• EXERCISE DETAILS
Verbatim copy, images removed: write out the entries below.

• SOURCE MATERIAL
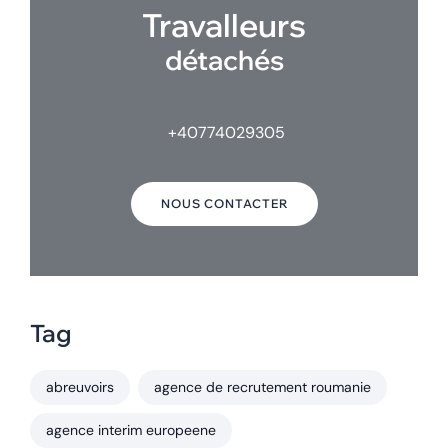
Travalleurs
détachés
+40774029305
NOUS CONTACTER
Tag
abreuvoirs
agence de recrutement roumanie
agence interim europeene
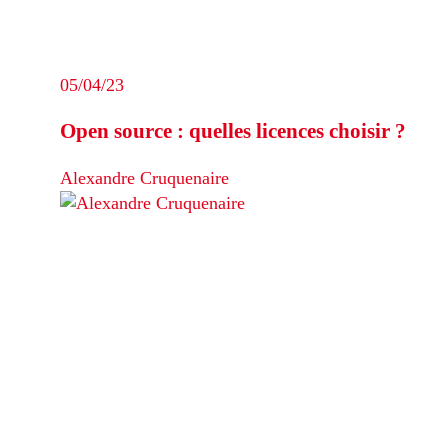
05/04/23
Open source : quelles licences choisir ?
Alexandre Cruquenaire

• ANSWER TO THIS PROBLEM
Travalleurs
détachés
+40774029305
NOUS CONTACTER
Tag
abreuvoirs
agence de recrutement roumanie
agence interim europeene
05/04/23
Open source : quelles licences choisir ?
Alexandre Cruquenaire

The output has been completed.